This post is older than 2 years and might not be relevant anymore
More Info: Consider searching for newer posts

Real UART TX transmit depth?

I was wondering if anyone has done any extremely high speed UART work on the nRF51 (or the non-EasyDMA module on the nRF52). I need to improve performance for an existing prototype that has to stream a large amount of data over UART (and frame it, and run the existing application...)

I have reliable communciations running with flow control at 1Mbaud, but I'm trying to reduce overhead on the RX/TX ISRs to provide extra cycles to the framing/deframing code and improve actual data rate. I'm already inlining virtually all of my code, and using my own UART libraries. The biggest improvement I see right now is to reduce ISR calls, by utilizing as much of the HW buffers as possible. This is easy with the RX buffer of course.

In my investigations, I noticed that the UART TX buffer depth is actually more than documented - you can actually stuff 3 bytes in, and those same 3 bytes will come out. Of course, this causes all sorts of critical code issues with the lack of a real TX empty or TX full ISR - so I was thinking about using PPI to trigger a timer after the first TXREADY interrupt (after stuffing anywhere from 1-3 bytes), to guarantee that the buffer must be empty, before attempting to stuff up to 3 bytes again. Anyone have experience or comments on this technique?

I've seen the nRF52 UARTE, and it's absolutely wonderful and would solve all of my problems (well, that, the M4 core, and the 4x clock speed), but unfortunately I'm stuck developing code for nRF51 hardware this time. Porting is also a bit of work, because there's some extremely non-portable clock-cycle-sensitive assembler code I had to write for the nRF51, and at the moment it sounds like a few days of careful optimization is going to be the faster strategy.

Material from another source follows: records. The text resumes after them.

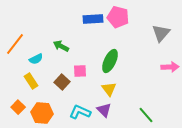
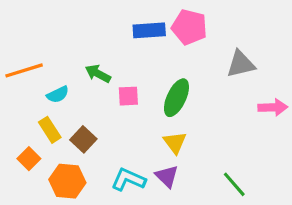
gray triangle: (161, 33) -> (241, 64), moved, turned 36
orange line: (15, 44) -> (24, 70), turned 35
pink square: (80, 71) -> (128, 96), moved
brown square: (62, 82) -> (83, 139), moved
orange square: (18, 107) -> (29, 159), moved

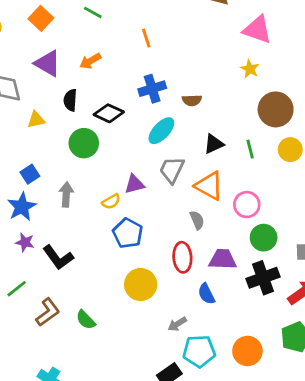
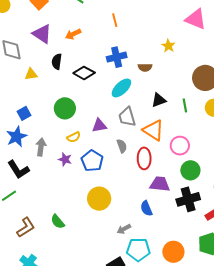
yellow star: (250, 69) -> (168, 46), moved
green circle: (84, 143) -> (65, 108), moved
gray trapezoid: (172, 170) -> (127, 117), turned -45
gray arrow: (66, 194) -> (41, 147), moved
yellow semicircle: (111, 201) -> (74, 137), moved
gray semicircle: (197, 220) -> (122, 146), moved
purple star: (25, 242) -> (65, 159), moved
black L-shape: (58, 257) -> (18, 170), moved
red ellipse: (182, 257) -> (144, 158), moved
brown L-shape: (48, 312) -> (26, 227), moved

Edit 7/23/2017: Here's some test code I used (this is in main):

_DBG_INIT();
NRF_UART0->PSELTXD = HAL_UART_PIN_TXD;
NRF_UART0->PSELRXD = HAL_UART_PIN_RXD;
NRF_UART0->PSELRTS = HAL_UART_PIN_RTS;

NRF_UART0->CONFIG = (UART_CONFIG_HWFC_Enabled << UART_CONFIG_HWFC_Pos);

NRF_UART0->BAUDRATE = (UART_BAUDRATE_BAUDRATE_Baud1M
		<< UART_BAUDRATE_BAUDRATE_Pos);
NRF_UART0->ENABLE = (UART_ENABLE_ENABLE_Enabled << UART_ENABLE_ENABLE_Pos);
NRF_UART0->TASKS_STARTTX = 1;
NRF_UART0->TASKS_STARTRX = 1;
NRF_UART0->EVENTS_RXDRDY = 0;

_DBG_PROBE_A_BEGIN;
NRF_UART0->TXD = 0x80;
_DBG_PROBE_A_END;
_DBG_PROBE_A_BEGIN;
NRF_UART0->TXD = 0x03;
_DBG_PROBE_A_END;
_DBG_PROBE_A_BEGIN;
NRF_UART0->TXD = 0x50;
_DBG_PROBE_A_END;
_DBG_PROBE_A_BEGIN;
NRF_UART0->TXD = 0x5B;
_DBG_PROBE_A_END;
while (1);

Note that this was compiled on a device that had SoftDevice S110 7.2.0 (our legacy hardware also only has rev 2 chips onboard). Obviously the softdevice is not enabled in this test code, though nothing changes with it enabled. There is no UART ISR for enabled for this demonstration.

_DBG_INIT() and the _DBG_PROBE functions are just macros which set up and toggle GPIOs to allow me to probe and demonstrate timings. You can just replace these with nrf_gpio_set on your hardware to test this yourself. Similarly HAL_UART_PIN are just pin definitions, and switch them with appropriate pins in your hardware. This code continues to function (just without the logic analyzer traces to show the timings of the TXD writes) without those DBG lines.

Here's the output of a logic analyzer: logic analyzer output

There is clearly no RAM buffer I'm using in my test code, and that the four writes to TXD clearly occur before the first byte is even written out (a pulse appears on PROBE_A for each TXD write) Only the first three bytes I write make it to the output, while the fourth just disappears. Ignore the RXPROC, TXPROC, IRQ, etc - I left those labels in from other testing, and do not imply that any other code is running alongside this test.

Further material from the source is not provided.